WHY I’d mention David Hasselhoff twice in one column, no idea. Why I’d be writing about him once, I can’t imagine, but he’s around town with 17-year-old daughter Hayley . . . Also telling Joan Jedell his reality show “Meet the Hasselhoffs” again and again is coming to A&E. He does not say why . . . Cynthia Nixon donating one of her awards to Linda Kaplan Thaler. Seems Thaler taught Cynthia piano lessons before she was a star . . . Princess Firyal, who needs more money like Obama needs more teleprompters — she’s the one who fought and won her late boyfriend’s sons to keep the top two floors of the Pierre, which she claimed he always promised her — has written a children’s book. Something about a little girl being a peanut butter sandwich. Look, what do I know?
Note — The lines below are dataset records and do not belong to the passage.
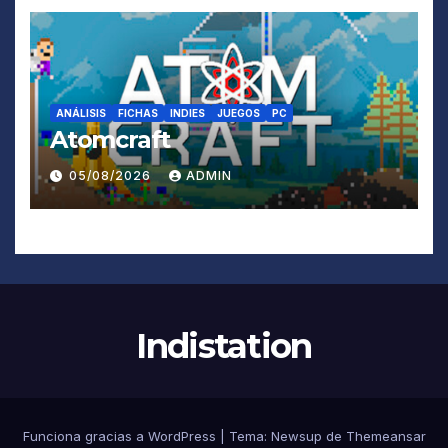
ANÁLISIS
FICHAS
INDIES
JUEGOS
PC
Atomcraft
05/08/2026
ADMIN
Indistation
Funciona gracias a WordPress
|
Tema:
Newsup
de
Themeansar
IN the movie business, everyone’s a spe cialist. Fight sequence specialist. Dance specialist. Makeup specialist. Wardrobe. Hair. Dialogue. Speech. Accent coach. History specialist. Period movies etiquette coach. Swordsplay specialist. Everything on that silver screen is about as naturally crafted as my roots. There’s the propmaster — and when I saw advance trailers of the The ‘Sex and the City” girls in Morocco, I understood there was a camelmaster . . . And maybe even a dunemaster, so wherever this camel was it looked like Marrakesh, not Rabat or “Casablanca.” I mean, maybe you wouldn’t know, but if you watch some foreign filmmaker show you the Turnpike and tell you it’s Madison Avenue . . . I don’t think so. Having spent lots of time in Marrakesh, where this was filmed, I knew lots about the pardon-the-expression open-air food markets and the water and the silverware and the plates washed and the ice for the cocktails. And the tummy problems. And the air-conditioning problems. Last year I talked with the foodmaster. I did so again yesterday now that the movie’s out. Tomorrow we’ll talk more about how you make a movie in downtown Marrakesh.

OUR so-called Paper of Record had a wedding announcement of an 85-year-old man to a 90-year-old woman. The bride’s brother said: “Maybe it took that long to get the announcement printed.” Only in York, kids, only in New York.